Journal of the Mass Spectrometry Society of Japan 36 巻, 2 号

高圧ヘリオックス環境下の呼吸気の連続分析

An N₂ washout measurement was applied in the hyperbaric heliox environment to estimate lung ventilation distribution. In this procedure, N₂ lung content was flushed by the inhalation of an N₂ free gas. The purpose of the measurement was to investigate change in ventilation distribution in a hyperbaric environment which was created by the use of a deep diving simulator. Physiological parameters measured were respiratory gas concentrations (F_N2, F_Ar, F_CO2, F_O2, F_He and F_H2O), respiratory flow rate and temperature.
The respiratory gas concentrations, flow, and temperature were simultaneously measured in a breath-by-breath fashion in the full pattern and digitally recorded with high accuracy and response. Concentration and flow of each breath were examined on a CRT and corrected as required prior to recording on a data base system.
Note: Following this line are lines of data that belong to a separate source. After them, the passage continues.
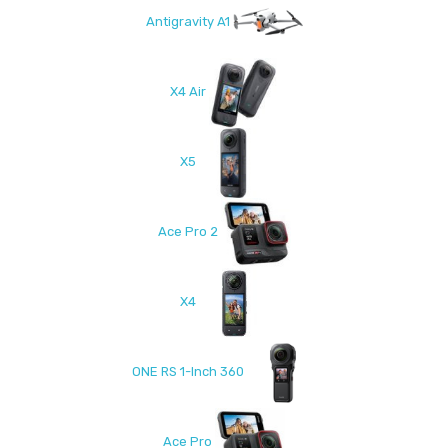
Antigravity A1
X4 Air
X5
Ace Pro 2
X4
ONE RS 1-Inch 360
Ace Pro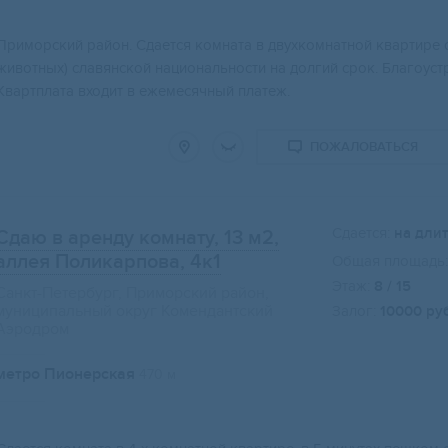
Приморский район. Сдается комната в двухкомнатной квартире 
животных) славянской национальности на долгий срок. Благоус
Квартплата входит в ежемесячный платеж.
ПОЖАЛОВАТЬСЯ
Сдается:
на дли
Сдаю в аренду комнату, 13 м2
,
аллея Поликарпова, 4к1
Общая площадь:
Этаж:
8 / 15
Санкт-Петербург, Приморский район,
муниципальный округ Комендантский
Залог:
10000 ру
Аэродром
метро Пионерская
470 м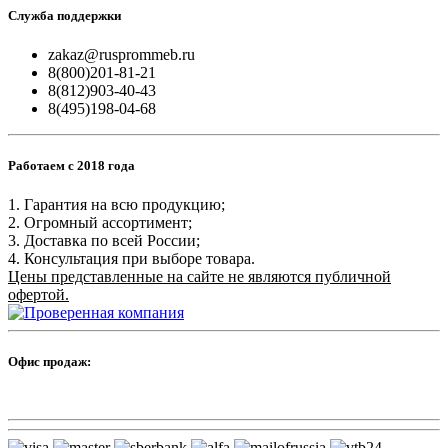
Служба поддержки
zakaz@rusprommeb.ru
8(800)201-81-21
8(812)903-40-43
8(495)198-04-68
Работаем с 2018 года
1. Гарантия на всю продукцию;
2. Огромный ассортимент;
3. Доставка по всей России;
4. Консультация при выборе товара.
Цены представленные на сайте не являются публичной
офертой.
Офис продаж:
The corrections were made to compensate for gas leakage to and from the gas circuit, the electronic drift and noise.
In this experiment, a mass spectrometer to analyze respiratory gas concentrations and an amplifier to enhance readings, were placed outside the hyperbaric chamber for reading of a Fleish pheumotachometer and thermistor sensors.
In order to be analyzed, it was necessary to introduce the respiratory gas sample through the large pressure difference. Concentrations of physiological gases were decreased with the increased ambient pressure of He balance.
Other technical points to be resolved were mass spectrometer and flow meter calibrations under hyperbaric conditions. The computer-assisted measurement was also used to conduct the complex procedure. The technical problems which were encountered are discussed in this study.
The experimental results obtained at 12, 18 and 31 ATA (equivalent to depths of 110, 170 and 300m) are shown in comparison with results in the atmospheric environment.
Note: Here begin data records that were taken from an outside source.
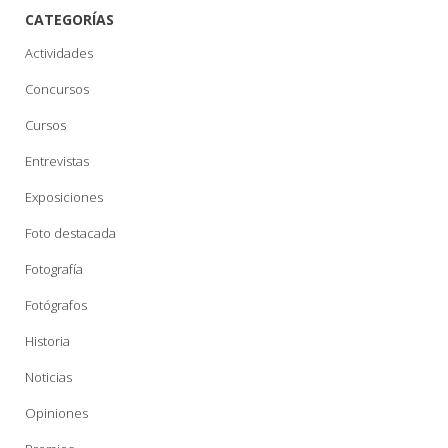
CATEGORÍAS
Actividades
Concursos
Cursos
Entrevistas
Exposiciones
Foto destacada
Fotografía
Fotógrafos
Historia
Noticias
Opiniones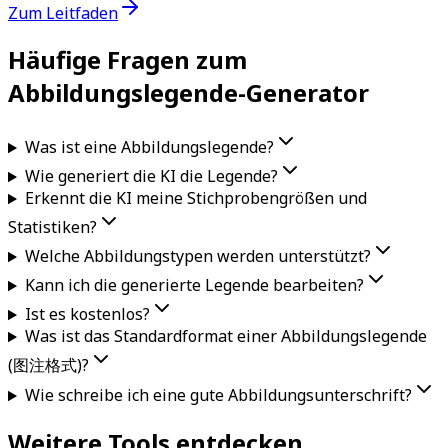
Zum Leitfaden
Häufige Fragen zum
Abbildungslegende-Generator
Was ist eine Abbildungslegende?
Wie generiert die KI die Legende?
Erkennt die KI meine Stichprobengrößen und
Statistiken?
Welche Abbildungstypen werden unterstützt?
Kann ich die generierte Legende bearbeiten?
Ist es kostenlos?
Was ist das Standardformat einer Abbildungslegende
(图注格式)?
Wie schreibe ich eine gute Abbildungsunterschrift?
Weitere Tools entdecken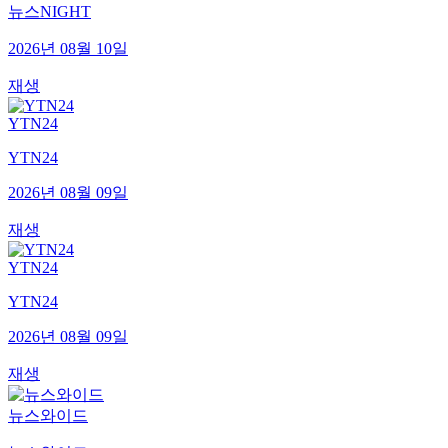
뉴스NIGHT
2026년 08월 10일
재생
YTN24
YTN24
2026년 08월 09일
재생
YTN24
YTN24
2026년 08월 09일
재생
뉴스와이드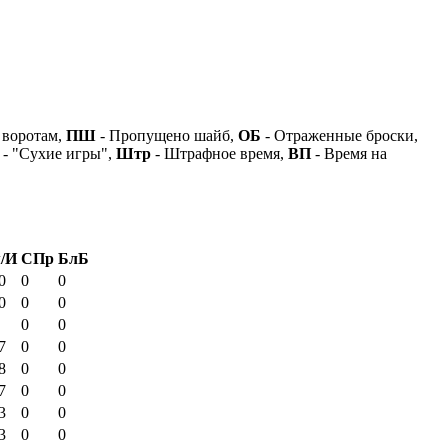
 воротам,
ПШ
- Пропущено шайб,
ОБ
- Отраженные броски,
- "Сухие игры",
Штр
- Штрафное время,
ВП
- Время на
/И
СПр
БлБ
0
0
0
0
0
0
0
0
7
0
0
8
0
0
7
0
0
3
0
0
3
0
0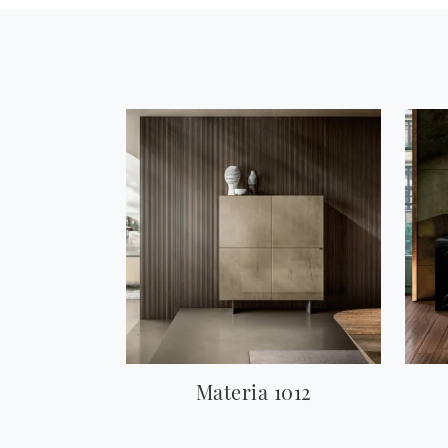
Materia 1012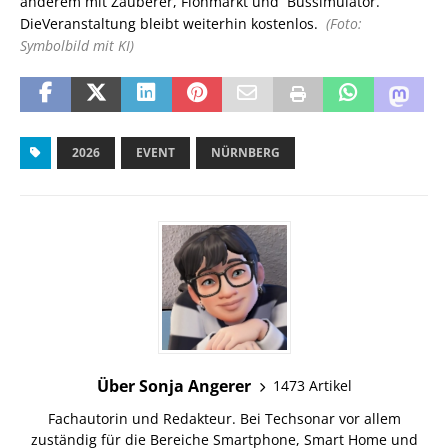
anderem mit Zauberer, Flohmarkt und Bussimulator.
DieVeranstaltung bleibt weiterhin kostenlos.
(Foto:
Symbolbild mit KI)
2026
EVENT
NÜRNBERG
Über Sonja Angerer
1473 Artikel
Fachautorin und Redakteur. Bei Techsonar vor allem
zuständig für die Bereiche Smartphone, Smart Home und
傾斜電界型イオンリフレクタによるTOF質量分析計の分解能の改善

A new gradient electric field type ion reflector for a time-of-flight mass spectrometer has been developed in order to improve mass spectral resolution by time focusing. A retarding field in the reflector has two terms; One term proportional to penetrating depth of ions into the reflector and a constant term. In the TOF mass spectrometer consisting of a free ion drift region and the ion reflector, the motion of the same m/z ions is quasi-single oscillation of the same period. Therefore the flight times of the same m/z ions are focused to a constant, even if the initial kinetic energy of the emitted ions are distributed. In this paper, the theory of time focusing effect, the results of the computer simulation and the experimental results with laser desorption are reported.
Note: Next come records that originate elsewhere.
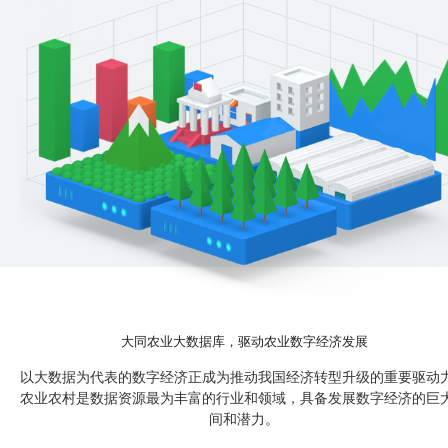
大同农业大数据库，驱动农业数字经济发展
以大数据为代表的数字经济正成为推动我国经济转型升级的重要驱动
农业农村是数据资源最为丰富的行业和领域，具备发展数字经济的巨
间和潜力。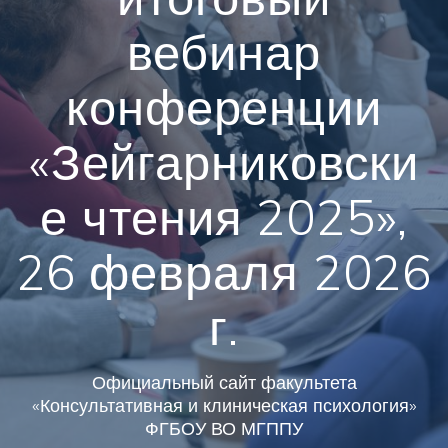
вебинар
конференции
«Зейгарниковски
е чтения 2025»,
26 февраля 2026
г.
Официальный сайт факультета
«Консультативная и клиническая психология»
ФГБОУ ВО МГППУ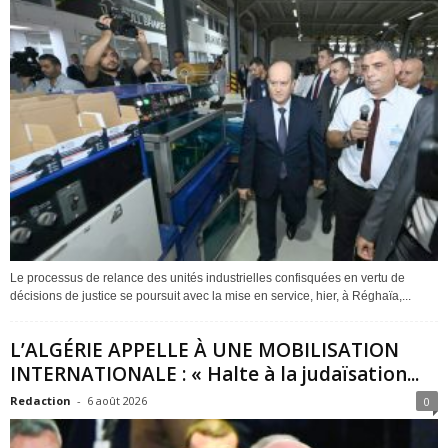
Le processus de relance des unités industrielles confisquées en vertu de
décisions de justice se poursuit avec la mise en service, hier, à Réghaïa,...
L’ALGÉRIE APPELLE À UNE MOBILISATION
INTERNATIONALE : « Halte à la judaïsation...
Redaction
-
6 août 2026
0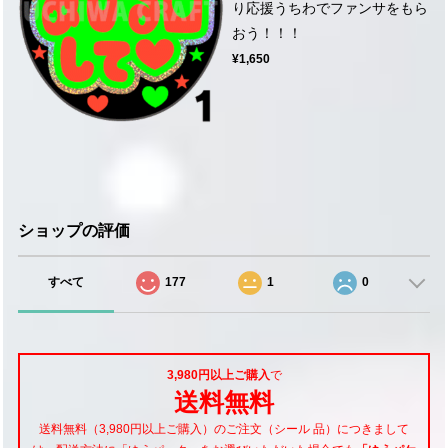
り応援うちわでファンサをもら
おう！！！
¥1,650
ショップの評価
すべて
177
1
0
3,980円以上ご購入
で
送料無料
送料無料（3,980円以上ご購入）のご注文（シール 品）につきまして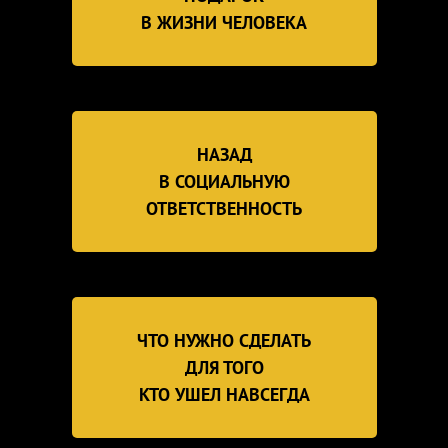
В ЖИЗНИ ЧЕЛОВЕКА
НАЗАД
В СОЦИАЛЬНУЮ
ОТВЕТСТВЕННОСТЬ
ЧТО НУЖНО СДЕЛАТЬ
ДЛЯ ТОГО
КТО УШЕЛ НАВСЕГДА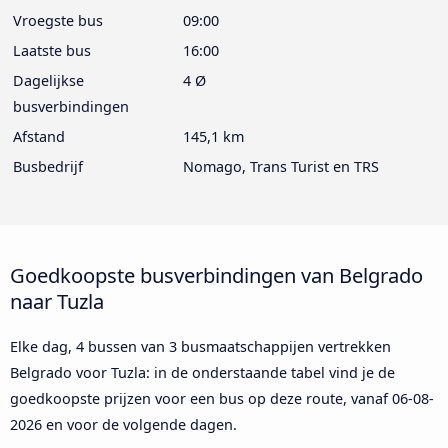
Vroegste bus
09:00
Laatste bus
16:00
Dagelijkse
4 Ø
busverbindingen
Afstand
145,1 km
Busbedrijf
Nomago, Trans Turist en TRS
Goedkoopste busverbindingen van Belgrado
naar Tuzla
Elke dag, 4 bussen van 3 busmaatschappijen vertrekken
Belgrado voor Tuzla: in de onderstaande tabel vind je de
goedkoopste prijzen voor een bus op deze route, vanaf
06-08-
2026
en voor de volgende dagen.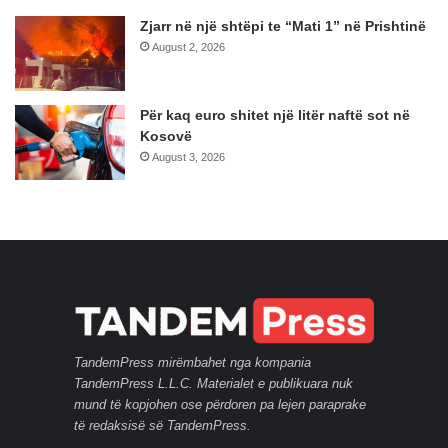
Zjarr në një shtëpi te “Mati 1” në Prishtinë
August 2, 2026
Për kaq euro shitet një litër naftë sot në
Kosovë
August 3, 2026
TandemPress mirëmbahet nga kompania
TandemPress L.L.C. Materialet e publikuara nuk
mund të kopjohen ose përdoren pa lejen paraprake
të redaksisë së TandemPress.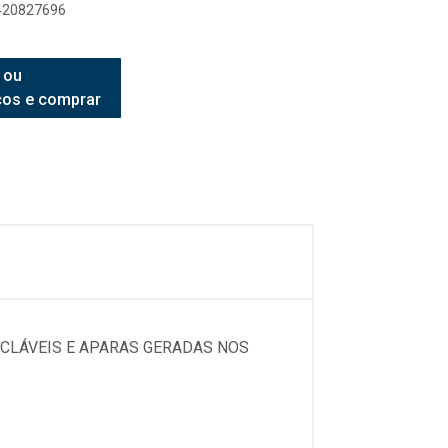
8420827696
 ou
ços e comprar
ICLÁVEIS E APARAS GERADAS NOS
レーザー脱離TOF質量分析法による高質量分子イオンの検出

A laser desorption time-of-flight (TOF) mass spectrometer has been developed in order to analyze non-volatile, thermally labile and high mass organic compounds, in which the “gradient electric field type ion reflector” was used for time focusing. Higher detection sensitivity for high mass ions was achieved by adding a blind type ion-electron converter to the micro-channel plate (MCP) ion detector. Two TOF spectrum measurement systems were constructed, with which two measurement methods called as “AD method” and “TDC method” were able to be selected to obtain the spectrum sensitively and accurately in a short time.
For sample preparation, “metal fine powder and glycerol matrix” method was confirmed to be very effective to increase the yield of high mass molecular ions.
This mass spectrometer was successfully applied to the detection of quasi-molecular ions from many high mass organic compounds, such as Cytochrome-C (mol. wt. 12,384), Bovine Trypsin (mol. wt. ~24,000) and Carboxypeptidase-A (mol. wt. 34,472).

Positive and Negative Ion Mass Spectra of Flavonoid Glycosides by Fast Atom Bombardment

Flavonoid glycosides (22 compounds) were measured by fast atom bombardment, and the positive and negative ion mass spectra were compared. The mass spectra showed clear molecular ion species. Fast atom bombardment mass spectrometry provided useful information for the structural elucidation of flavonoid glycosides.
Positive ion spectra in particular were useful for flavonol 3,7-O-diglycosides, while the negative ion spectra were useful for flavonoid glycoside methyl ether.

Mixture of Caesium Iodide, Sodium Iodide, and Glycerol as a Calibrant for Routine Fast Atom Bombardment Mass Analysis

A mixture of caesium iodide, sodium iodide, and glycerol was found to be a convenient calibrant for routine fast atom bombardment mass analysis. The mixture can be used for both positive and negative ion modes, and at a mass range around m/z 10 to 2,500 with reasonable mass accuracy.